When Emmitt discovers Dusty is keeping secrets of his own, he’s forced to decide exactly what kind of golden boy he wants to be.
A Companion to Here’s to You, Zeb Pike
Since the moment he met former NHL star John LeClair, Emmitt has wanted nothing more than to play professional hockey. At sixteen, he hasn’t changed his mind. Even if it means that he has to keep his relationship with his boyfriend Dusty a secret from most of the world. For all that You Can Play says, there are no out professional hockey players and Emmitt doesn’t see that changing any time soon.
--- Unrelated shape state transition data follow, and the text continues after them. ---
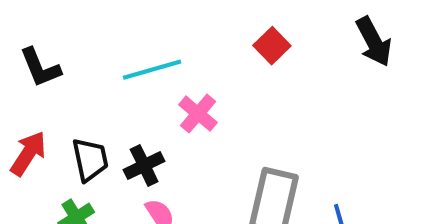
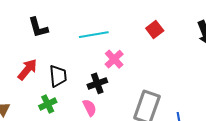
black cross: (144, 165) -> (97, 83), moved

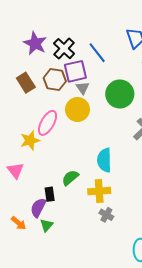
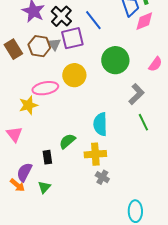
brown hexagon: (55, 80) -> (39, 46), moved
brown rectangle: (26, 83) -> (13, 49), moved
gray triangle: (83, 88) -> (54, 44), moved
pink ellipse: (48, 123) -> (45, 88), turned 50
purple semicircle: (38, 208) -> (24, 172), moved

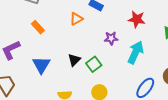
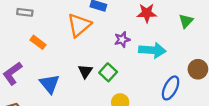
orange triangle: (76, 19) -> (79, 25), size x1.6
cyan arrow: (136, 52) -> (152, 50), turned 80

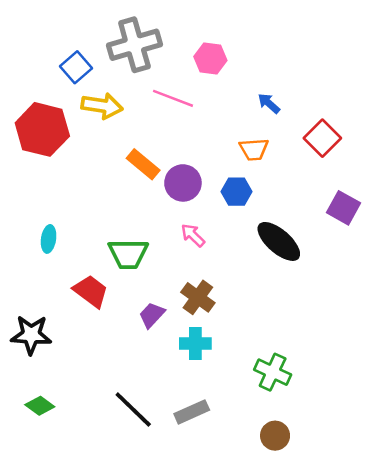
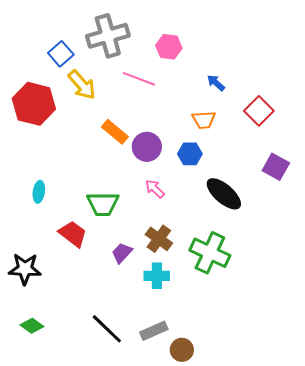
yellow arrow: (102, 106) -> (82, 85), turned 40
green cross: (273, 372) -> (210, 253), moved, size x1.4
brown circle: (275, 436) -> (182, 350), moved

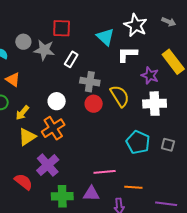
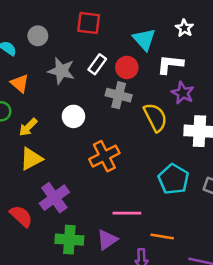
white star: (136, 25) -> (184, 28), size x0.6
gray star: (44, 50) -> (61, 71), moved
purple star: (150, 75) -> (183, 93), moved
red circle: (94, 104) -> (127, 67), moved
orange cross: (53, 128) -> (104, 156), moved
purple triangle: (91, 194) -> (107, 240), turned -42

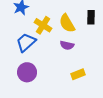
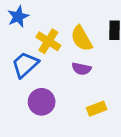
purple circle: (27, 72) -> (42, 102), moved

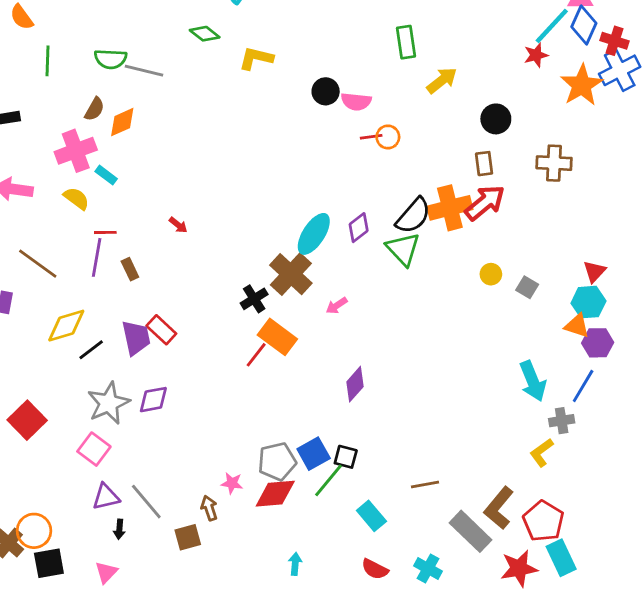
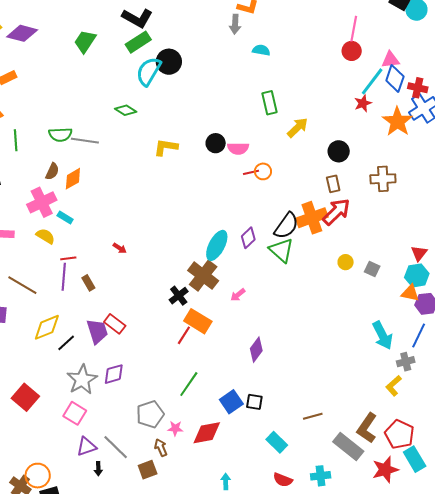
yellow L-shape: (256, 58) -> (166, 147), moved
gray pentagon: (277, 461) -> (150, 414), moved
green line: (329, 480) -> (189, 384), moved
cyan cross: (428, 568) -> (321, 476), turned -30

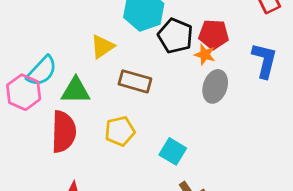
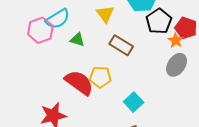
yellow triangle: (102, 47) -> (105, 14), turned -48
green triangle: (76, 91) -> (77, 40), size x0.7
red semicircle: (64, 132) -> (79, 83), moved, turned -72

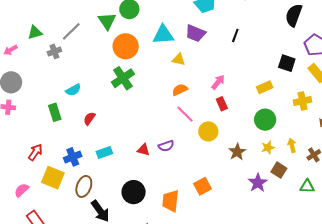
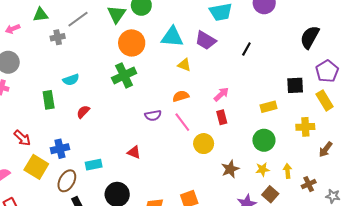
black square: (287, 63) -> (295, 85), turned -30
purple semicircle: (166, 146) -> (153, 115), moved
red arrow: (35, 152) -> (22, 138), turned 90
cyan rectangle: (104, 152) -> (94, 165), moved

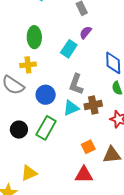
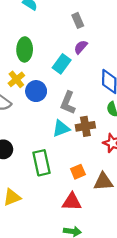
yellow cross: (28, 65) -> (16, 79), turned -35
blue circle: (46, 95) -> (36, 91), moved
green rectangle: (46, 128) -> (41, 163), moved, turned -45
But when his love of the game starts to put strain on his relationships–not only with Dusty but with his friends and family–he has to decide which matters more to him, his secret or the people he loves?
For the most part I enjoyed this story. Though I certainly feel like I would have gotten more out of it if I had read the first book in the series, Here’s to You, Zeb Pike, beforehand. In book one we get to see all these relationships come together (or fall apart) and while you can read this book as a standalone, it would probably be even better after having read book one.
As someone who had a rather tempestuous relationship with my father at nearly the same age as Emmitt, I can really sympathize with Emmitt and his little brother Casey. I really liked that their father wasn’t evil–if a bit of a dick–but also showed how hard it was on them to have him around and trying to have a part of their lives they were not ready to give back.
YA is not something I read a lot of, but seeing as this book was about hockey and I am about all things hockey, I decided to give it a go. And for the most part, I liked this aspect of the story. But since I tend to find teenage shenanigans a bit tiresome I think this book tended to slow down a bit too much for me in places it might not do so for others. It really wasn’t much of a problem overall, but I found their plan to get back at a certain someone to be kinda horrible. I can totally see why they wanted to do it–the guy was a bit of a douche, no argument there–but their solution wasn’t exactly any better.
Other than that, though, this really was an enjoyable story. The hockey was fun and all the characters were very well written. If you like YA sport stories, I think you will like this one. And maybe even if YA isn’t your bag, I would say give it a shot.